Magazine / People

Geographer spreads the word about Colorado wines

Kyle Schacter pours wine at a tasting

Alumnus Kyle Schlacter, a promoter of Colorado wines, pours for DU geography professors at a wine tasting on campus in March. Photo: Wayne Armstrong

Kyle Schlachter (BS environmental science ’03) turned his passion for dirt into a love of wine. The geography PhD student studies and markets the Colorado wine industry for a living.

Schlachter began writing his dissertation on lake sediment and fire reconstruction but became distracted by his developing interest in wine.

So he switched gears, turning his hobby into a career.

“Everyone talks about eating local, but nobody really talks about drinking local. I knew that Colorado had a good wine industry that not a lot of people knew about. I wanted to get into that,” Schlachter says.

His new research topic focuses on how the Colorado wine industry uses geography to market its wines.

Schlachter is a certified specialist of wine through the Society of Wine Educators and wants to teach a university-level geography of wine class. He has a syllabus ready to go in case the opportunity presents itself.

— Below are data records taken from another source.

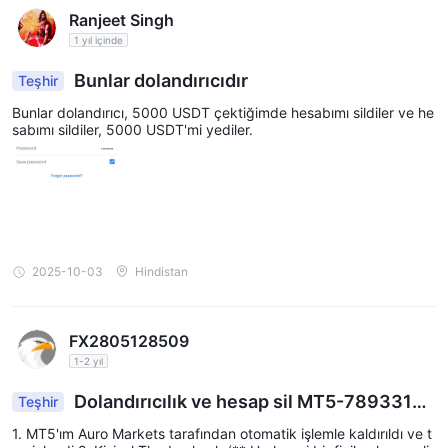
Ranjeet Singh
1 yıl içinde
Bunlar dolandırıcıdır
Teşhir
Bunlar dolandırıcı, 5000 USDT çektiğimde hesabımı sildiler ve he
sabımı sildiler, 5000 USDT'mi yediler.
2025-10-03
Hindistan
FX2805128509
1-2 yıl
Dolandırıcılık ve hesap sil MT5-78933157
Teşhir
18-$9117.5
1. MT5'ım Auro Markets tarafından otomatik işlemle kaldırıldı ve t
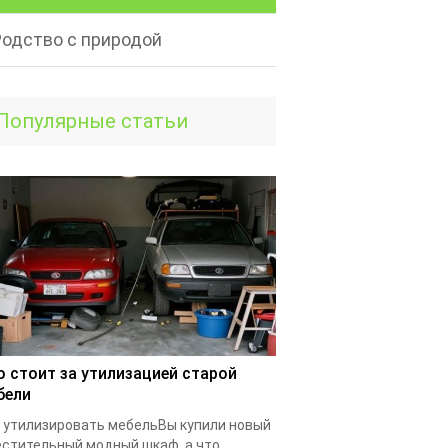
Родство с природой
Популярные статьи
о стоит за утилизацией старой
бели
 утилизировать мебельВы купили новый
стительный модный шкаф, а что...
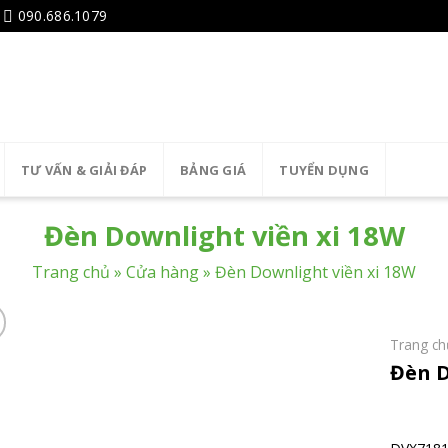
090.686.1079
TƯ VẤN & GIẢI ĐÁP
BẢNG GIÁ
TUYỂN DỤNG
Đèn Downlight viền xi 18W
Trang chủ
»
Cửa hàng
»
Đèn Downlight viền xi 18W
Trang ch
Đèn D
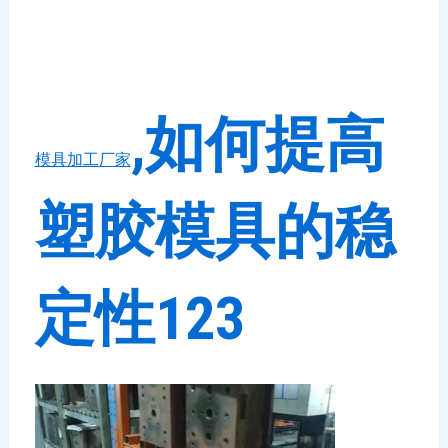
,如何提高
模具加工厂家
塑胶模具的稳
定性123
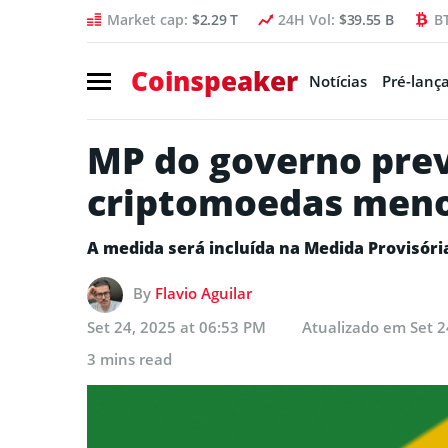
Market cap:
$2.29 T
24H Vol:
$39.55 B
B
Coinspeaker
Notícias
Pré-lanç
MP do governo pre
criptomoedas men
A medida será incluída na Medida Provisória
By
Flavio Aguilar
Set 24, 2025 at 06:53 PM
Atualizado em
Set 2
3 mins read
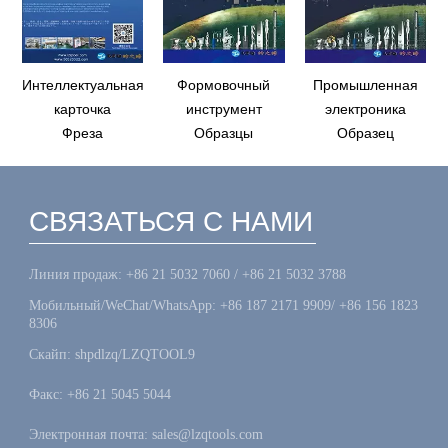
Интеллектуальная
Формовочный
Промышленная
карточка
инструмент
электроника
Фреза
Образцы
Образец
СВЯЗАТЬСЯ С НАМИ
Линия продаж: +86 21 5032 7060 / +86 21 5032 3788
Мобильный/WeChat/WhatsApp: +86 187 2171 9909/ +86 156 1823
8306
Скайп: shpdlzq/LZQTOOL9
Факс: +86 21 5045 5044
Электронная почта: sales@lzqtools.com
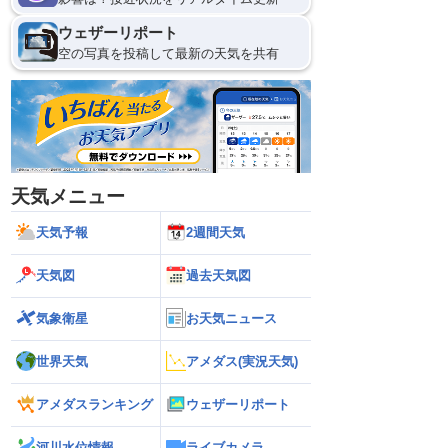
ウェザーリポート
空の写真を投稿して最新の天気を共有
天気メニュー
天気予報
2週間天気
天気図
過去天気図
気象衛星
お天気ニュース
世界天気
アメダス(実況天気)
アメダスランキング
ウェザーリポート
河川水位情報
ライブカメラ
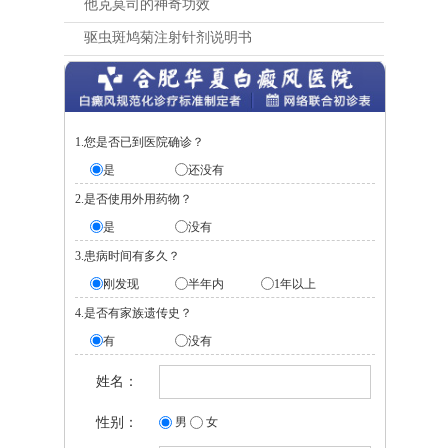
他克莫司的神奇功效
驱虫斑鸠菊注射针剂说明书
1.您是否已到医院确诊？
是
还没有
2.是否使用外用药物？
是
没有
3.患病时间有多久？
刚发现
半年内
1年以上
4.是否有家族遗传史？
有
没有
姓名：
性别：
男
女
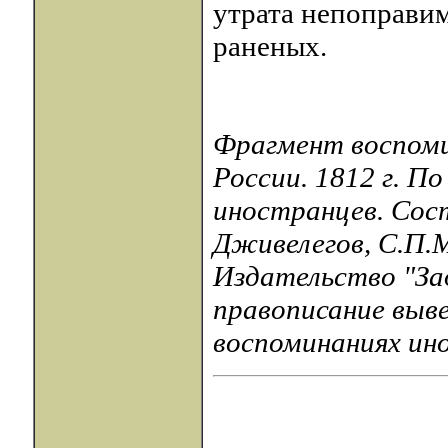
утрата непоправим
раненых.
Фрагмент воспомин
России. 1812 г. П
иностранцев. Сос
Дживелегов, С.П.М
Издательство "Зад
правописание выве
воспоминаниях инос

Currently, he is the research and outreach coordinator for the Colorado Wine Industry Development Board — a subset of the state department of agriculture — which funds research, informs the public and markets Colorado wines.

Through his research and work, Schlachter discovered that the biggest misconceptions about Colorado wines are that the state’s climate is too cold to grow grapes and that the wines are of poor quality and overly sweet. In reality, he says, the dichotomy of hot summer days and cool evenings gives grapes really good flavor, producing high-quality merlots, cabernet francs, Rieslings and other varietals. Many people prefer Colorado wines to expensive French and Italian wines in his quarterly blind tastings, Schlachter says.

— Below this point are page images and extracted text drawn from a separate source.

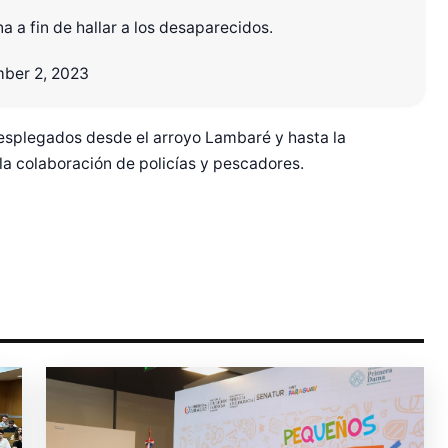
a a fin de hallar a los desaparecidos.
r Shiro Company  
ber 2, 2023
splegados desde el arroyo Lambaré y hasta la
a colaboración de policías y pescadores.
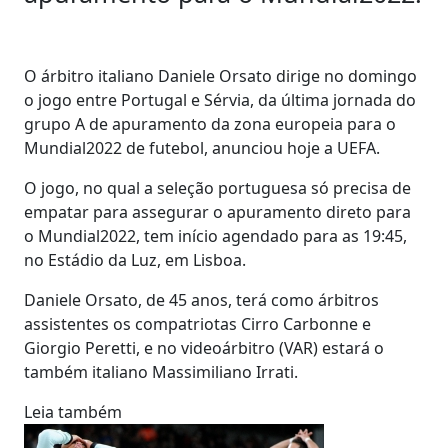
O árbitro italiano Daniele Orsato dirige no domingo
o jogo entre Portugal e Sérvia, da última jornada do
grupo A de apuramento da zona europeia para o
Mundial2022 de futebol, anunciou hoje a UEFA.
O jogo, no qual a seleção portuguesa só precisa de
empatar para assegurar o apuramento direto para
o Mundial2022, tem início agendado para as 19:45,
no Estádio da Luz, em Lisboa.
Daniele Orsato, de 45 anos, terá como árbitros
assistentes os compatriotas Cirro Carbonne e
Giorgio Peretti, e no videoárbitro (VAR) estará o
também italiano Massimiliano Irrati.
Leia também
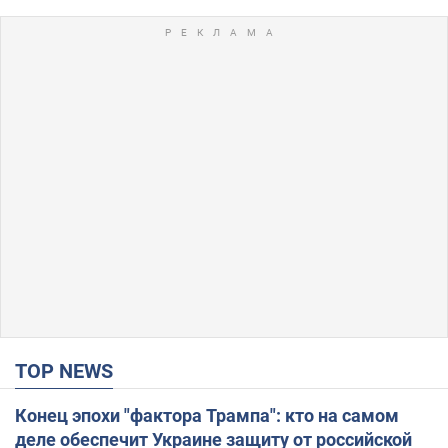
TOP NEWS
Конец эпохи "фактора Трампа": кто на самом
деле обеспечит Украине защиту от российской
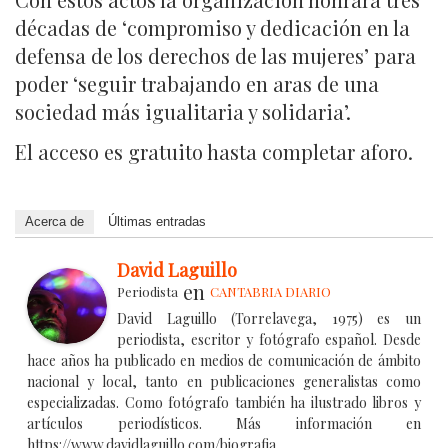
décadas de ‘compromiso y dedicación en la
defensa de los derechos de las mujeres’ para
poder ‘seguir trabajando en aras de una
sociedad más igualitaria y solidaria’.
El acceso es gratuito hasta completar aforo.
Acerca de
Últimas entradas
David Laguillo
en
Periodista
CANTABRIA DIARIO
David Laguillo (Torrelavega, 1975) es un
periodista, escritor y fotógrafo español. Desde
hace años ha publicado en medios de comunicación de ámbito
nacional y local, tanto en publicaciones generalistas como
especializadas. Como fotógrafo también ha ilustrado libros y
artículos periodísticos. Más información en
https://www.davidlaguillo.com/biografia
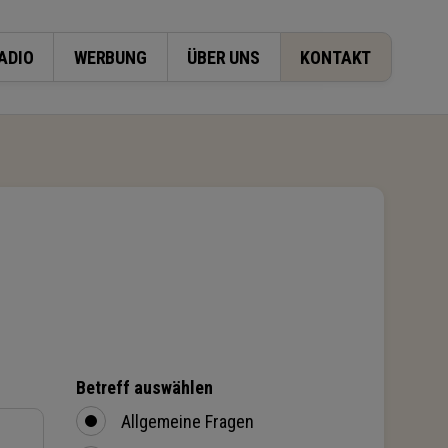
ADIO
WERBUNG
ÜBER UNS
KONTAKT
M                  
Betreff auswählen
Allgemeine Fragen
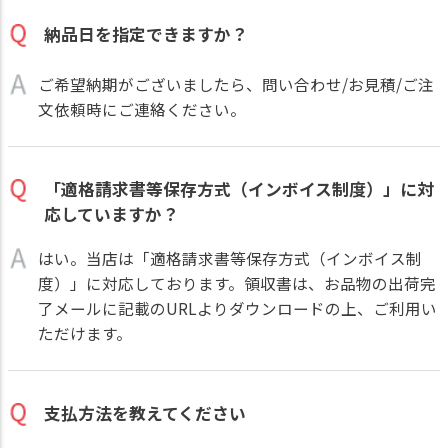
納品日を指定できますか？
ご希望納期がございましたら、問い合わせ/お見積/ご注
文依頼時にご連絡ください。
「適格請求書等保存方式（インボイス制度）」に対
応していますか？
はい。当店は「適格請求書等保存方式（インボイス制
度）」に対応しております。領収書は、お品物の出荷完
了メールに記載のURLよりダウンロードの上、ご利用い
ただけます。
支払方法を教えてください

Colorado is home to nearly 100 boutique wineries across the state, but 85–90 percent of the grapes grow in the Grand Valley near Palisade and Grand Junction due to the region’s ideal climate.

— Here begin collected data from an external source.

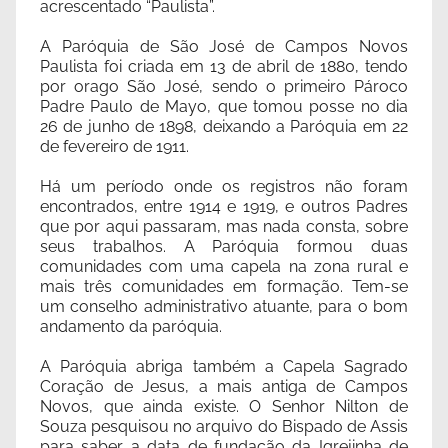
acrescentado “Paulista”.
A Paróquia de São José de Campos Novos
Paulista foi criada em 13 de abril de 1880, tendo
por orago São José, sendo o primeiro Pároco
Padre Paulo de Mayo, que tomou posse no dia
26 de junho de 1898, deixando a Paróquia em 22
de fevereiro de 1911.
Há um período onde os registros não foram
encontrados, entre 1914 e 1919, e outros Padres
que por aqui passaram, mas nada consta, sobre
seus trabalhos. A Paróquia formou duas
comunidades com uma capela na zona rural e
mais três comunidades em formação. Tem-se
um conselho administrativo atuante, para o bom
andamento da paróquia.
A Paróquia abriga também a Capela Sagrado
Coração de Jesus, a mais antiga de Campos
Novos, que ainda existe. O Senhor Nilton de
Souza pesquisou no arquivo do Bispado de Assis
para saber a data de fundação da Igrejinha de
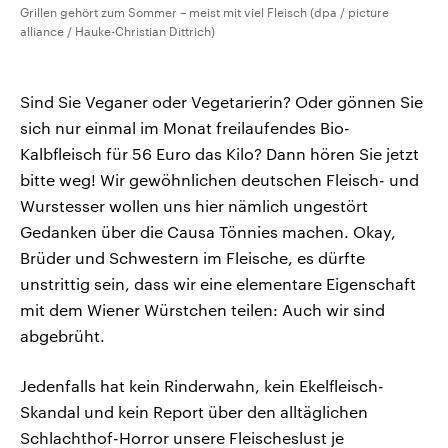
Grillen gehört zum Sommer – meist mit viel Fleisch (dpa / picture
alliance / Hauke-Christian Dittrich)
Sind Sie Veganer oder Vegetarierin? Oder gönnen Sie
sich nur einmal im Monat freilaufendes Bio-
Kalbfleisch für 56 Euro das Kilo? Dann hören Sie jetzt
bitte weg! Wir gewöhnlichen deutschen Fleisch- und
Wurstesser wollen uns hier nämlich ungestört
Gedanken über die Causa Tönnies machen. Okay,
Brüder und Schwestern im Fleische, es dürfte
unstrittig sein, dass wir eine elementare Eigenschaft
mit dem Wiener Würstchen teilen: Auch wir sind
abgebrüht.
Jedenfalls hat kein Rinderwahn, kein Ekelfleisch-
Skandal und kein Report über den alltäglichen
Schlachthof-Horror unsere Fleischeslust je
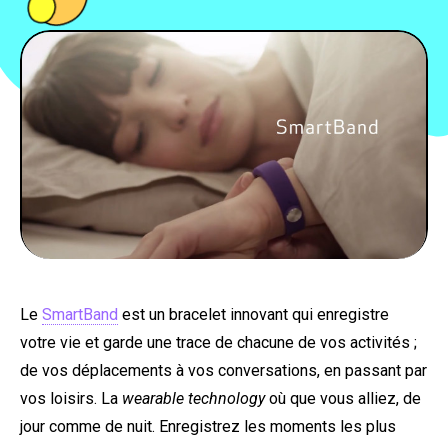
PEOPLE
FOOD
BONS PLANS
SOUTENEZ KULTT
Le
SmartBand
est un bracelet innovant qui enregistre
votre vie et garde une trace de chacune de vos activités ;
de vos déplacements à vos conversations, en passant par
vos loisirs. La
wearable technology
où que vous alliez, de
jour comme de nuit. Enregistrez les moments les plus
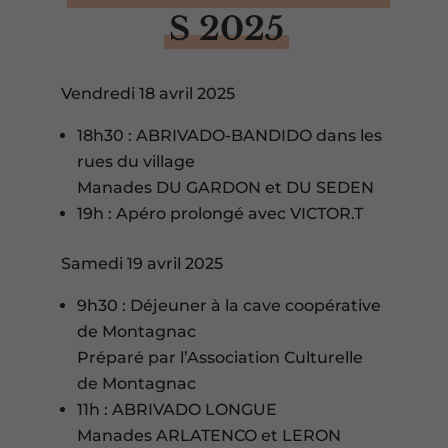
S 2025
Vendredi 18 avril 2025
18h30 : ABRIVADO-BANDIDO dans les
rues du village
Manades DU GARDON et DU SEDEN
19h : Apéro prolongé avec VICTOR.T
Samedi 19 avril 2025
9h30 : Déjeuner à la cave coopérative
de Montagnac
Préparé par l’Association Culturelle
de Montagnac
11h : ABRIVADO LONGUE
Manades ARLATENCO et LERON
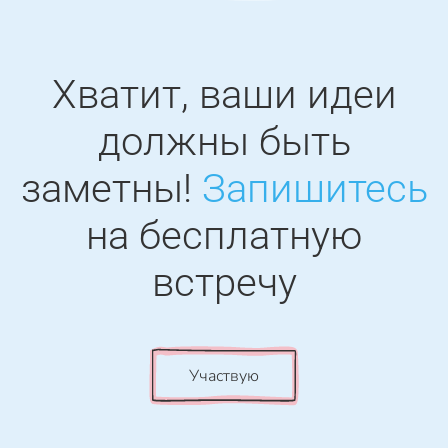
Хватит, ваши идеи
должны быть
заметны!
Запишитесь
на бесплатную
встречу
Участвую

In addition to his other endeavors, Schlachter enjoys writing his wine blog, Colorado Wine Press, and likes that his work combines the human and environmental aspects of science.

“I went from more of a physical scientist to a cultural scientist, which I never thought I would,” he says. “It’s a lot more interesting to tell people I study wine rather than lake mud — although it was fun to say I was a paleolimnologist.”